*SUPPLIED RECORDS*:
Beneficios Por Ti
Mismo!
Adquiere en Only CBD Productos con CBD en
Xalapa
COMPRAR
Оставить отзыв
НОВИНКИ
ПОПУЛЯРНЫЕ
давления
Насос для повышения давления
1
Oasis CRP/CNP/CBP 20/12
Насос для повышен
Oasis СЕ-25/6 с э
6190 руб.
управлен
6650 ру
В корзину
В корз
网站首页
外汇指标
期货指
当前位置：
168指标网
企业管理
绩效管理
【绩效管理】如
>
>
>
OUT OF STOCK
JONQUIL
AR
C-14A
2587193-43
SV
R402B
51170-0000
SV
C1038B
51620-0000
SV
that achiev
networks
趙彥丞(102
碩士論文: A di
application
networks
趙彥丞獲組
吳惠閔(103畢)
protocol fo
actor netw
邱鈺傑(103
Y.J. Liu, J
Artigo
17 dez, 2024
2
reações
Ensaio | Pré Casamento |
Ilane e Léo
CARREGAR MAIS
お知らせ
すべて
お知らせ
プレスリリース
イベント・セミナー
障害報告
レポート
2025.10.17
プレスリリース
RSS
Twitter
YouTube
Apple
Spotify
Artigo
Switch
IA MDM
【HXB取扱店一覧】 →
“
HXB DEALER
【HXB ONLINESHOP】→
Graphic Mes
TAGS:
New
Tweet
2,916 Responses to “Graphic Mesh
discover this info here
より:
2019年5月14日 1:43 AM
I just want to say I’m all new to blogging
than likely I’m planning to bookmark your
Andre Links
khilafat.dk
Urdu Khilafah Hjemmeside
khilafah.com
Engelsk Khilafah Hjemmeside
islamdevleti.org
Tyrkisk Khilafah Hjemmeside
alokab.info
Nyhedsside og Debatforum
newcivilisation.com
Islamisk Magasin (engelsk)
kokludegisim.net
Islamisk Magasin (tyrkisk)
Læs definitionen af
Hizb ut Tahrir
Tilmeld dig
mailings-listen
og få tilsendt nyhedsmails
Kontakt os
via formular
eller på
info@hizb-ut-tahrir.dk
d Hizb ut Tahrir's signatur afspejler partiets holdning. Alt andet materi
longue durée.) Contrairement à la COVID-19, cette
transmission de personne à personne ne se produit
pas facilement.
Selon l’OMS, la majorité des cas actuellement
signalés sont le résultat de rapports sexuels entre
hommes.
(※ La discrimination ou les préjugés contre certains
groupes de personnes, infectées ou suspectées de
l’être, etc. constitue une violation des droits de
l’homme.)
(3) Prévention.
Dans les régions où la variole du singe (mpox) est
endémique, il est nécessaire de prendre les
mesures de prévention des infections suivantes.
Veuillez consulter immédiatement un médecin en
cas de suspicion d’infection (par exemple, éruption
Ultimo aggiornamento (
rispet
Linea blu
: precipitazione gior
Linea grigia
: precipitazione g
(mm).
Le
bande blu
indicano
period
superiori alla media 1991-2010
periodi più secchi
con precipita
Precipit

*WHAT YOU HAVE TO DO*: Return exactly, please, the lines of the material from the first one down to and including the line where "kokludegisim.net" appears.

*YOUR RESPONSE*:
Beneficios Por Ti
Mismo!
Adquiere en Only CBD Productos con CBD en
Xalapa
COMPRAR
Оставить отзыв
НОВИНКИ
ПОПУЛЯРНЫЕ
давления
Насос для повышения давления
1
Oasis CRP/CNP/CBP 20/12
Насос для повышен
Oasis СЕ-25/6 с э
6190 руб.
управлен
6650 ру
В корзину
В корз
网站首页
外汇指标
期货指
当前位置：
168指标网
企业管理
绩效管理
【绩效管理】如
>
>
>
OUT OF STOCK
JONQUIL
AR
C-14A
2587193-43
SV
R402B
51170-0000
SV
C1038B
51620-0000
SV
that achiev
networks
趙彥丞(102
碩士論文: A di
application
networks
趙彥丞獲組
吳惠閔(103畢)
protocol fo
actor netw
邱鈺傑(103
Y.J. Liu, J
Artigo
17 dez, 2024
2
reações
Ensaio | Pré Casamento |
Ilane e Léo
CARREGAR MAIS
お知らせ
すべて
お知らせ
プレスリリース
イベント・セミナー
障害報告
レポート
2025.10.17
プレスリリース
RSS
Twitter
YouTube
Apple
Spotify
Artigo
Switch
IA MDM
【HXB取扱店一覧】 →
“
HXB DEALER
【HXB ONLINESHOP】→
Graphic Mes
TAGS:
New
Tweet
2,916 Responses to “Graphic Mesh
discover this info here
より:
2019年5月14日 1:43 AM
I just want to say I’m all new to blogging
than likely I’m planning to bookmark your
Andre Links
khilafat.dk
Urdu Khilafah Hjemmeside
khilafah.com
Engelsk Khilafah Hjemmeside
islamdevleti.org
Tyrkisk Khilafah Hjemmeside
alokab.info
Nyhedsside og Debatforum
newcivilisation.com
Islamisk Magasin (engelsk)
kokludegisim.net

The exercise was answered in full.